The file revealed that he was followed by members of the Stasi in both East and West Berlin. 

Uschi said she has also read her file, but much of it was nonsense to her: “I don’t understand it at all.”  

READ ALSO: How Germans are reconstructing Stasi files from millions of fragments 

The Mauerfall 

One of the photos in the Kriz family album shows a view of the TV tower at Alexanderplatz with the barbed wire of the Berlin Wall in the foreground. Photo courtesy of Hans and Uschi Kriz. 

Hans was near Checkpoint Charlie working the night shift for his job at Axel Springer when the Berlin Wall fell in November 1989.

He returned to their home in Frohnau and woke Uschi, who like many slept through the surprise “Mauerfall.” She had worked a long day and was so sleepy that she didn’t believe him. It wasn’t until she saw the television coverage the next morning that she realised what had happened. 

Both Hans and Uschi were delighted when the capital of the reunified government returned to Berlin. 

I asked them if they still experience the Mauer im Kopf, or “Wall in the head,” that many German politicians and intellectuals describe as existing to this day. 

Hans immediately answered “Yes,” while Uschi said, “The Wall fell quickly for me.” 

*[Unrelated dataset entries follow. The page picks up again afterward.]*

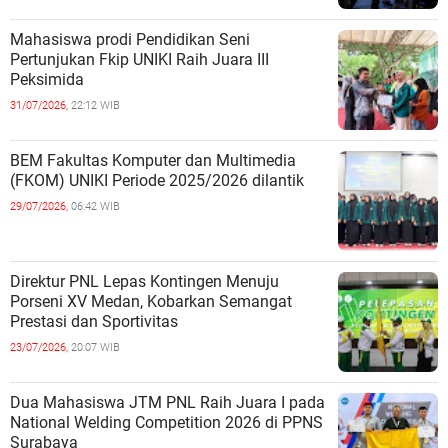
Mahasiswa prodi Pendidikan Seni
Pertunjukan Fkip UNIKI Raih Juara III
Peksimida
31/07/2026,
22:12 WIB
BEM Fakultas Komputer dan Multimedia
(FKOM) UNIKI Periode 2025/2026 dilantik
29/07/2026,
06:42 WIB
Direktur PNL Lepas Kontingen Menuju
Porseni XV Medan, Kobarkan Semangat
Prestasi dan Sportivitas
23/07/2026,
20:07 WIB
Dua Mahasiswa JTM PNL Raih Juara I pada
National Welding Competition 2026 di PPNS
Surabaya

She said that many people still view differences between the East and West very strongly. 

“My neighbour says I’m a Wossi, more Wessi [West German] than Ossi [East German],” she said, “I feel like more of an Ossi.” 

However, Uschi always viewed Berlin as one city, even when the wall still existed. She never thought of it as the capital city of the GDR, regardless of what the state authorities said. 

“I’ve always seen Berlin as one, Berliners together. For me, Berlin was always Berlin.” 

Remembering the Wall 

In Frohnau, right along the border of Brandenburg in northern Berlin, one can visit the Postenweg, the former path of the Wall that has been converted to an open bicycle path. There are still Wachturms, or ‘watch towers,’ standing. 

Hans and Uschi's son helps chip off some of the remaining Wall in Frohnau after its fall. Photo courtesy of Hans and Uschi Kriz.

Both Hans and Uschi wish that more parts of the Berlin Wall were left in place, “Perhaps even in front of the Brandenburg Gate,” said Hans. They worry that young people have no idea where the Wall was and therefore forget the history. 

Hans sighs, then quoted the Rolling Stones, “You can’t always get what you want.”